Ola de frío
La nevada
Vienen primero los algarazos, que mi madre llamaba «amarguras», esos ramalazos intermitentes que te azotan el cuerpo y te meten en casa. Y por fin llega la gran nevada. El cielo se encapota, se pone de panza de burra, el horizonte se cierra, la oscura nube diluye los cerros y las sierras lejanas, se abate sobre las casas y los campos y obliga al pueblo –hombres y animales– a encerrarse en busca del abrigo. Y entonces nieva, nieva sin parar, nieva a mantas, primero con una cierta agitación punzante si el viento helador baja de la Alcarama, afilado como un dalle, y luego mansamente, con copos como vedijas del esquilo. Llega entonces el tiempo de silencio, un silencio casi metafísico, el singular silencio de la nieve.
Cuando en mi infancia llegaba la gran nevada, como la de estos días, la majada y la cocina, con la lumbre permanentemente encendida, eran los refugios de la familia. Y en las noches interminables las mujeres, cubiertas con su mantón, se relajaban en el trasnocho. Acudían con el cesto de la costura y la lengua bien afilada para contar historias picantes o de brujas y aparecidos, en el abrigo de la majada, bajo la luz del farol de petróleo o del carburo pagado a escote. En los bajos de la casa animales y humanos convivían en buena armonía, envueltos en el vaho cálido de la majada con olor a sirle y a heno. Había que llenar los zarzos con gabejones de hierba seca o de esparceta y depositar en las canales o duernas las berzas picadas. Con la nieve cubriéndolo todo y los gruesos carámbanos colgando de los aleros, los bajos de la casa eran un hervidero de vida animal, que nos humanizaba. No era extraño que, en medio del temporal, dejara de nevar en la madrugada. Brillaban entonces las estrellas como diamantes.

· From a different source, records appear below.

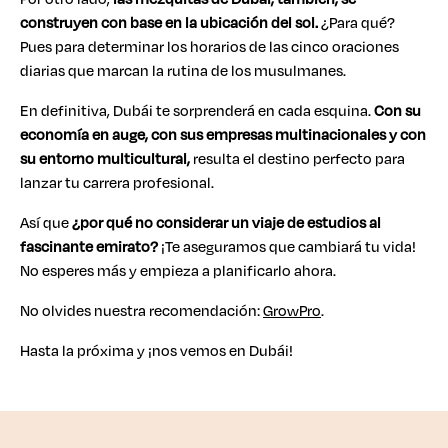
construyen con base en la ubicación del sol.
¿Para qué?
Pues para determinar los horarios de las cinco oraciones
diarias que marcan la rutina de los musulmanes.
En definitiva, Dubái te sorprenderá en cada esquina.
Con su
economía en auge, con sus empresas multinacionales y con
su entorno multicultural,
resulta el destino perfecto para
lanzar tu carrera profesional.
Así que
¿por qué no considerar un viaje de estudios al
fascinante emirato?
¡Te aseguramos que cambiará tu vida!
No esperes más y empieza a planificarlo ahora.
No olvides nuestra recomendación:
GrowPro
.
Hasta la próxima y ¡nos vemos en Dubái!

La gran nevada de estos días ocultará por unos días en los pueblos deshabitados las cicatrices de las ruinas y las huellas del pasado. Todo lo igualará. La nieve será la blanca mortaja de los pueblos muertos. Junto al fuego de una vieja cocina con olor a támbara y a matanza habrá un viejo superviviente –uno de los últimos– que comentará, mientras resuena el alarido de las úrguras en el hueco de la chimenea: «¡Ya no nieva como antes!».